Two annotations are particularly relevant from an attack surface perspective:
- @RemoteAction exposes an Apex method to JavaScript via Visualforce.
- @AuraEnabled exposes a method to Lightning components (Aura and LWC) and, critically, to Experience Cloud sites.
Those become even more dangerous when they can be invoked by guest users - unauthenticated visitors to an Experience Cloud site or a Visualforce site.
Note that there are other ways to expose Apex methods, such as @HttpGet or @HttpPost. Salesforce allows guest user access to @AuraEnabled methods if the class is exposed through a guest user profile or permission sets assigned to the guest user.

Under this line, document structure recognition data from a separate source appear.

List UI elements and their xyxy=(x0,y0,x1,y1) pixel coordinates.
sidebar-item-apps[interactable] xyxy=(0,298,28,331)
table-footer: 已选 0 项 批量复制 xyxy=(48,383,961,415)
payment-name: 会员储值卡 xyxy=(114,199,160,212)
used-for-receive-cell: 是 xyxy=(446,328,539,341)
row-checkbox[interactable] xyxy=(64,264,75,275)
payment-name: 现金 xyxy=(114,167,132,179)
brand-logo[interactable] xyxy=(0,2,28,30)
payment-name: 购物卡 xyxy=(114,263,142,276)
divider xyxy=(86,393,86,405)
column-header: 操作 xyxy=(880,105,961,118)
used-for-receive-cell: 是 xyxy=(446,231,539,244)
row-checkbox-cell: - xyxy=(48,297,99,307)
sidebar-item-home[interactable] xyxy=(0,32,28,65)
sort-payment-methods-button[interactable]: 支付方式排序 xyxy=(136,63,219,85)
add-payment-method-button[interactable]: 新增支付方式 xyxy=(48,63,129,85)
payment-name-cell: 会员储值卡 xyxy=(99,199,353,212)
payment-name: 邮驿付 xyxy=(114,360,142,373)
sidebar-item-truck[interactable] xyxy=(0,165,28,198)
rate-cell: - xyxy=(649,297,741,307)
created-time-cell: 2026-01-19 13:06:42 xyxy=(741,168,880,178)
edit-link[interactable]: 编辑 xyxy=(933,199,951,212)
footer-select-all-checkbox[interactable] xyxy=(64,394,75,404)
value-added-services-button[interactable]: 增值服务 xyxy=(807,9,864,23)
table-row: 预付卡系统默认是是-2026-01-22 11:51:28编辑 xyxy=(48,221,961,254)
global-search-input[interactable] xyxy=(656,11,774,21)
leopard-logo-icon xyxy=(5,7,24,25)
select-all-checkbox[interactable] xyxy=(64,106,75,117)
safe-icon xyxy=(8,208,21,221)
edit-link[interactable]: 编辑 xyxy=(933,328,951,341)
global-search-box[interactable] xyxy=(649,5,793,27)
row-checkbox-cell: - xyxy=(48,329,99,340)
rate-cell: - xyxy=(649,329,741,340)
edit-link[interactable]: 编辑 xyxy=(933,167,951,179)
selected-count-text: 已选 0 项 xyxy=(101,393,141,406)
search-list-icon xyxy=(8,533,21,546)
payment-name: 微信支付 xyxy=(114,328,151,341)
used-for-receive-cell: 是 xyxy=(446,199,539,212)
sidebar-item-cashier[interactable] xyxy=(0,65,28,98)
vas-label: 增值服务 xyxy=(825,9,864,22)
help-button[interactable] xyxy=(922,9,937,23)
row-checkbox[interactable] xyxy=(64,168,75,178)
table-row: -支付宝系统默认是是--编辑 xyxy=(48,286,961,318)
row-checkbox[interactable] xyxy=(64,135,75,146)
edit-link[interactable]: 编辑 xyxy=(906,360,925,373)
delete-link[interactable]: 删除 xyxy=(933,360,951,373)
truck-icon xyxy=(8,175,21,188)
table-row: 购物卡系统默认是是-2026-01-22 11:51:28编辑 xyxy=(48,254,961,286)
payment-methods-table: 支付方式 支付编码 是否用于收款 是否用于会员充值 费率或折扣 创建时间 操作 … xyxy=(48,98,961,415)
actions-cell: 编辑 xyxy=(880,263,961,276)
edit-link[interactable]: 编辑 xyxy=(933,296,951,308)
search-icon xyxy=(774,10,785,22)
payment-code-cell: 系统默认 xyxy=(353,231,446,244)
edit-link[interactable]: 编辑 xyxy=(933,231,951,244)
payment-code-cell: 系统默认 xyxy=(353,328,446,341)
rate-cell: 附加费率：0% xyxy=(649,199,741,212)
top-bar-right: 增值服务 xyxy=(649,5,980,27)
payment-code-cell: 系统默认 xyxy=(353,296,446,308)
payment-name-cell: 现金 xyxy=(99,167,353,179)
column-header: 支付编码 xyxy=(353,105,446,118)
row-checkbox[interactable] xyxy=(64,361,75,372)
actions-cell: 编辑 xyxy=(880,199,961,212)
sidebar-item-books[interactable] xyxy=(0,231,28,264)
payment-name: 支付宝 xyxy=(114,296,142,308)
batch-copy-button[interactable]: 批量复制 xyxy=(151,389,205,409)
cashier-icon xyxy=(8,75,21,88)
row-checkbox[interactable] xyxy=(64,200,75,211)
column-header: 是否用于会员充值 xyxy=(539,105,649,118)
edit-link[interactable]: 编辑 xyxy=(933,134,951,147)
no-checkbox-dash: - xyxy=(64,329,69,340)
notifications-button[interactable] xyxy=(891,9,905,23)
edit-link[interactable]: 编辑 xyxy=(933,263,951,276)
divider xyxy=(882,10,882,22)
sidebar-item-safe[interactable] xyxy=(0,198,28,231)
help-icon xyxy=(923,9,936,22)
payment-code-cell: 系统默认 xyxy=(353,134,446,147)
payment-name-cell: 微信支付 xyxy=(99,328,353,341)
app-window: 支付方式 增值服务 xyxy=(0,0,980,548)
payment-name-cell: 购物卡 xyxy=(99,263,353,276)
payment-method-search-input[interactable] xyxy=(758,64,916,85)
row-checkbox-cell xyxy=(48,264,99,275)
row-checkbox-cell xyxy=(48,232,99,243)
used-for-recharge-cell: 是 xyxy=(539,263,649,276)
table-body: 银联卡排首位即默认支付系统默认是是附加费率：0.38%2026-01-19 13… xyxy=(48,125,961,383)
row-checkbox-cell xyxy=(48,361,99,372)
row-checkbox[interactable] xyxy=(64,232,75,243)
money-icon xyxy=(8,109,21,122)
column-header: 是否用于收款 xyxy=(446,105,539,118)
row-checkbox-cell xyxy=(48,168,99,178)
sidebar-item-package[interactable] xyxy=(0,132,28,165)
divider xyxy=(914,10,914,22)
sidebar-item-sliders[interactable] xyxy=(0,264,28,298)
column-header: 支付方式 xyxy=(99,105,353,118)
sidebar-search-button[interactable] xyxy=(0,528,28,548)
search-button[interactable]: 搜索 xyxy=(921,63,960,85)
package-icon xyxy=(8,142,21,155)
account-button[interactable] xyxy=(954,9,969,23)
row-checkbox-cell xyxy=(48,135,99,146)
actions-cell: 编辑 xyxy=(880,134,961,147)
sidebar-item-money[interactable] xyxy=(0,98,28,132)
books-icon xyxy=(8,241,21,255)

Sharing Modes and the FLS/OLS Blind Spot
Apex classes can be declared with one of three sharing keywords:
public with sharing class MyClass { }
public without sharing class MyClass { }
public inherited sharing class MyClass { }
with sharing enforces the running user's sharing rules — meaning Apex will only return records the user has been granted access to through ownership, organization-wide defaults, role hierarchy, sharing rules, or manual shares. without sharing strips that record-level filter entirely, returning all records regardless of who owns them or what sharing rules say. inherited sharing defers to the sharing context of the calling class.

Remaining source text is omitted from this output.